» EXERCISE DESCRIPTION:
Give the data again in full. Keep every line the same.

··· INPUT DATA

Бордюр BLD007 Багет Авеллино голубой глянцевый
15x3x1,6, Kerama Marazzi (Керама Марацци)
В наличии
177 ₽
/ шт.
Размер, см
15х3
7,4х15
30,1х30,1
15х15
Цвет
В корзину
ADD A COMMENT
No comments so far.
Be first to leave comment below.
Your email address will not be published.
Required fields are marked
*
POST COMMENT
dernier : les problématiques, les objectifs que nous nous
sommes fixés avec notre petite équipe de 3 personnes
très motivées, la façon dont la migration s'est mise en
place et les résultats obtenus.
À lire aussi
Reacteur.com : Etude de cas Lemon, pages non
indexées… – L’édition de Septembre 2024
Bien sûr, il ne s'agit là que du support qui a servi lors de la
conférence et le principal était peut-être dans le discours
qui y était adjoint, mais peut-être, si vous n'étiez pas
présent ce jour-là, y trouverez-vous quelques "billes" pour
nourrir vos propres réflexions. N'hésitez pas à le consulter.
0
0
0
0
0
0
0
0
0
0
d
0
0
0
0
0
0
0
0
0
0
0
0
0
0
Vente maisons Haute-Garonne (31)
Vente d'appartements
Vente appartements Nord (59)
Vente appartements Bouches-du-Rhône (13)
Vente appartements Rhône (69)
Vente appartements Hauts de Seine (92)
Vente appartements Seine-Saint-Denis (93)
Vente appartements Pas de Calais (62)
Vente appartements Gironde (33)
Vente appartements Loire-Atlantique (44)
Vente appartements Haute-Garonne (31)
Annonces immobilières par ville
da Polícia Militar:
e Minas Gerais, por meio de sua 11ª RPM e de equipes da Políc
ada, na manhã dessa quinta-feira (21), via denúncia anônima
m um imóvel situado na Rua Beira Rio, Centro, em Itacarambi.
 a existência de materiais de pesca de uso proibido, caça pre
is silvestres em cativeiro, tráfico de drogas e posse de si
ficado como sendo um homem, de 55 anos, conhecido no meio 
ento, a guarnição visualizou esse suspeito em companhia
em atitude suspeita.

······

» FINISHED EXERCISE:
Бордюр BLD007 Багет Авеллино голубой глянцевый
15x3x1,6, Kerama Marazzi (Керама Марацци)
В наличии
177 ₽
/ шт.
Размер, см
15х3
7,4х15
30,1х30,1
15х15
Цвет
В корзину
ADD A COMMENT
No comments so far.
Be first to leave comment below.
Your email address will not be published.
Required fields are marked
*
POST COMMENT
dernier : les problématiques, les objectifs que nous nous
sommes fixés avec notre petite équipe de 3 personnes
très motivées, la façon dont la migration s'est mise en
place et les résultats obtenus.
À lire aussi
Reacteur.com : Etude de cas Lemon, pages non
indexées… – L’édition de Septembre 2024
Bien sûr, il ne s'agit là que du support qui a servi lors de la
conférence et le principal était peut-être dans le discours
qui y était adjoint, mais peut-être, si vous n'étiez pas
présent ce jour-là, y trouverez-vous quelques "billes" pour
nourrir vos propres réflexions. N'hésitez pas à le consulter.
0
0
0
0
0
0
0
0
0
0
d
0
0
0
0
0
0
0
0
0
0
0
0
0
0
Vente maisons Haute-Garonne (31)
Vente d'appartements
Vente appartements Nord (59)
Vente appartements Bouches-du-Rhône (13)
Vente appartements Rhône (69)
Vente appartements Hauts de Seine (92)
Vente appartements Seine-Saint-Denis (93)
Vente appartements Pas de Calais (62)
Vente appartements Gironde (33)
Vente appartements Loire-Atlantique (44)
Vente appartements Haute-Garonne (31)
Annonces immobilières par ville
da Polícia Militar:
e Minas Gerais, por meio de sua 11ª RPM e de equipes da Políc
ada, na manhã dessa quinta-feira (21), via denúncia anônima
m um imóvel situado na Rua Beira Rio, Centro, em Itacarambi.
 a existência de materiais de pesca de uso proibido, caça pre
is silvestres em cativeiro, tráfico de drogas e posse de si
ficado como sendo um homem, de 55 anos, conhecido no meio 
ento, a guarnição visualizou esse suspeito em companhia
em atitude suspeita.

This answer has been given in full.